● What you should do: Restate the data word for word. Leave the pictures out.

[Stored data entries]

....

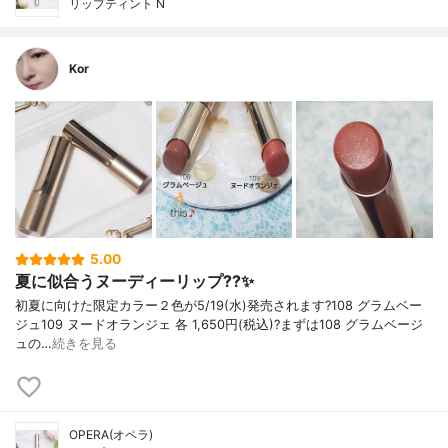
リップティント N
Kor
5.00
夏に似合うヌーディーリップ??✨
初夏に向けた限定カラー２色が5/19(水)発売されます?108 グラムベー
ジュ109 ヌードオランジェ 各 1,650円(税込)?まずは108 グラムベージ
ュの…
続きを見る
OPERA(オペラ)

....

● Finished task:
リップティント N
Kor
5.00
夏に似合うヌーディーリップ??✨
初夏に向けた限定カラー２色が5/19(水)発売されます?108 グラムベー
ジュ109 ヌードオランジェ 各 1,650円(税込)?まずは108 グラムベージ
ュの…
続きを見る
OPERA(オペラ)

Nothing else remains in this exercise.